AP Moller-Maersk reports loss of US $1 bn

04.03.2010 (16:19)

A P Moller-Maersk has blamed fall in freight rates and global economic crisis for the dismal financial performance of the group in 2009. In 2009, it suffered losses of US $ 1 bn as against a profit of US $ 3.5 bn.

In 2009, the A.P. Moller - Maersk Group was significantly negatively affected by the global economic crisis. Freight rates for the Group’s container activities were 28% lower than in 2008, resulting in a negative segment result of USD 2.1 billion for container activities. Tanker rates were also substantially lower than in 2008. The average price of crude oil was 36% lower in 2009 than in 2008, while the Group’s share of oil and gas production was at the same level as in 2008.

"The loss is significant, but 2009 was an extraordinary year with historically low rates and low demand. We managed to limit the loss by saving around USD 2 billion and we will continue to strengthen our competitiveness even further.

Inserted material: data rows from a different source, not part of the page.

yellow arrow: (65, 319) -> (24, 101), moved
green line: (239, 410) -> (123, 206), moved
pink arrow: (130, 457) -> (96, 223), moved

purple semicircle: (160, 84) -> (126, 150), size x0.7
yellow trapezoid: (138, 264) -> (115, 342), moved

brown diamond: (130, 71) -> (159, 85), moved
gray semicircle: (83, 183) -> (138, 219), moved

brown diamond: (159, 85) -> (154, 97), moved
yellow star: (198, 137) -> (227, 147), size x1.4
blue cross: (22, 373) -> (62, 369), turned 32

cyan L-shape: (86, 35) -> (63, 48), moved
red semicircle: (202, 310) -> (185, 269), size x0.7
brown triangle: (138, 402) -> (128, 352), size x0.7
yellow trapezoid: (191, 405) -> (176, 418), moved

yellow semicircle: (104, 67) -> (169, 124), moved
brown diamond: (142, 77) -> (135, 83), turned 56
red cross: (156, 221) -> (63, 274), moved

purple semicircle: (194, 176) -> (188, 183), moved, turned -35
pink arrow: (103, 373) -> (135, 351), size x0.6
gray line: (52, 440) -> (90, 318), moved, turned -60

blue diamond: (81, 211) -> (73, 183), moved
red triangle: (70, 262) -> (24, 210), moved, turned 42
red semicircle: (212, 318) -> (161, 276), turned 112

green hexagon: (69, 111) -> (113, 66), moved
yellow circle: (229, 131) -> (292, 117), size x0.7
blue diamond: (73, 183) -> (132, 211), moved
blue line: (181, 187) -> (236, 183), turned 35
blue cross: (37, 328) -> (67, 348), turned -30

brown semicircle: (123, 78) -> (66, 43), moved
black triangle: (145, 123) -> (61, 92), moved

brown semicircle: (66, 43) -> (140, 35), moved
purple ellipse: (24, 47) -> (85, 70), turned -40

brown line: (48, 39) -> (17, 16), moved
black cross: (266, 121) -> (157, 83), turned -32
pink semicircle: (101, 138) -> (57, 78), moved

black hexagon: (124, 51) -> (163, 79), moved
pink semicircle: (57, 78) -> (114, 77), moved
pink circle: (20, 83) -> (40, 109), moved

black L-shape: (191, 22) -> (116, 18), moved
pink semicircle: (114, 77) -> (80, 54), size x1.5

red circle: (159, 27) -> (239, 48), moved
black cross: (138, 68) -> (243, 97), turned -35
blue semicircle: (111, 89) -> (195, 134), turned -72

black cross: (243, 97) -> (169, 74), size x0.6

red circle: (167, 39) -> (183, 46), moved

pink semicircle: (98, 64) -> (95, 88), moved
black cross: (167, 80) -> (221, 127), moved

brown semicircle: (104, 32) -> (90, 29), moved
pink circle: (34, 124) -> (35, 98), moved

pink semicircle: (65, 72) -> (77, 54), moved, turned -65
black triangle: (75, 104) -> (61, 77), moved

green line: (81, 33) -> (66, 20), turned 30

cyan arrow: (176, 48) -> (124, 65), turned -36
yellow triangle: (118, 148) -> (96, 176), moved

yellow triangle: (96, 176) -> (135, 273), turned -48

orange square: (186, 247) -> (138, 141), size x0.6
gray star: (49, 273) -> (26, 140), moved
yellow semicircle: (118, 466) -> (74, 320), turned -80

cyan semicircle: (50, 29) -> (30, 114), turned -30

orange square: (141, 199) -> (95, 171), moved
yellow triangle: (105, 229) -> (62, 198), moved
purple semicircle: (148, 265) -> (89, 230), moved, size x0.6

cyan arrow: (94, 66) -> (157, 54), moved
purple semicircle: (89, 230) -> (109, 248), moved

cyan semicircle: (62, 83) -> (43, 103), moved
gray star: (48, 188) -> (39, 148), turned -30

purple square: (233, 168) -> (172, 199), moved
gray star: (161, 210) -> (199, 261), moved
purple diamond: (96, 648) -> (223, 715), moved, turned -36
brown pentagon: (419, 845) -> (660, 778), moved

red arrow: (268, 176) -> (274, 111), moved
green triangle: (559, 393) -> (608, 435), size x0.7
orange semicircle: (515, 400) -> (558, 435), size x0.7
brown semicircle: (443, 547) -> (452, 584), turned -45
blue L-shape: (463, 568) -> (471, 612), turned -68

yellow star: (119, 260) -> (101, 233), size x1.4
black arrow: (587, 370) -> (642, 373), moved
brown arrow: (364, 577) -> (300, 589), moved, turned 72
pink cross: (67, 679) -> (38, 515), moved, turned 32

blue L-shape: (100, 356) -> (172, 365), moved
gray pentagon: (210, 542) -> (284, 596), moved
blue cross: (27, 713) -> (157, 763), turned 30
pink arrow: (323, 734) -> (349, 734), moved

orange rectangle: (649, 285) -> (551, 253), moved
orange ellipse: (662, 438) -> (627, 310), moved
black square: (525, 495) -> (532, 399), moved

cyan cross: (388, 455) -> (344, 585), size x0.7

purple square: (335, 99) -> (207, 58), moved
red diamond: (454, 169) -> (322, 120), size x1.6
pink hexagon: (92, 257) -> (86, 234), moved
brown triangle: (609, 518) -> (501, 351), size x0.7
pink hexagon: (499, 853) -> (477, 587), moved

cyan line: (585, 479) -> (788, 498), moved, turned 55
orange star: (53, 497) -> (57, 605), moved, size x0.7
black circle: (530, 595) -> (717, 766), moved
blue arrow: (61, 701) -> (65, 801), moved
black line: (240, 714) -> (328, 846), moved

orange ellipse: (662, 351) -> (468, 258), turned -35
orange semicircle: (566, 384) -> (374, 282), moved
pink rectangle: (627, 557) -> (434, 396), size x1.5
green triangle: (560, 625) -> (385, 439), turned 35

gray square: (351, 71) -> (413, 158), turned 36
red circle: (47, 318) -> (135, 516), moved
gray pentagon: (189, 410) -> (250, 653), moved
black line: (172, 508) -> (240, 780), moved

We expect to return to modest profits in 2010," says Group CEO Nils S. Andersen.

Oil and gas activities, APM Terminals, Maersk Supply Service, Maersk Drilling, Damco and the Dansk Supermarked Group yielded positive results despite lower oil prices and lower demand as a consequence of the economic crisis, a press release said.

Cost reductions in the range of USD 2.0 billion were achieved in the Group’s business areas and group functions in 2009, of which USD 1.6 billion related to container activities. Savings were primarily achieved by restructurings, reducing fuel consumption, optimising networks and renegotiating supplier contracts.

In 2009, it was decided to phase out shipbuilding activities at Odense Steel Shipyard as existing orders are completed and to sell Norfolkline to DFDS.

To ensure the long-term funding position, the Group decided in 2009 to diversify its funding sources by placing bonds denominated in euro and Norwegian kroner, yielding gross proceeds of USD 1.8 billion. In addition, the Group sold own B shares corresponding to approximately 5.7% of A.P. Møller - Mærsk A/S’ total share capital, yielding gross proceeds of USD 1.6 billion.

The cash flow from operating activities was USD 4.7 billion corresponding to DKK 25 billion (2008: USD 8.5 billion corresponding to DKK 43 billion) – negatively affected by lower earnings.

The cash flow used for capital expenditure amounted to USD 7.9 billion corresponding to DKK 42 billion. (2008: USD 10.3 billion corresponding to DKK 52 billion).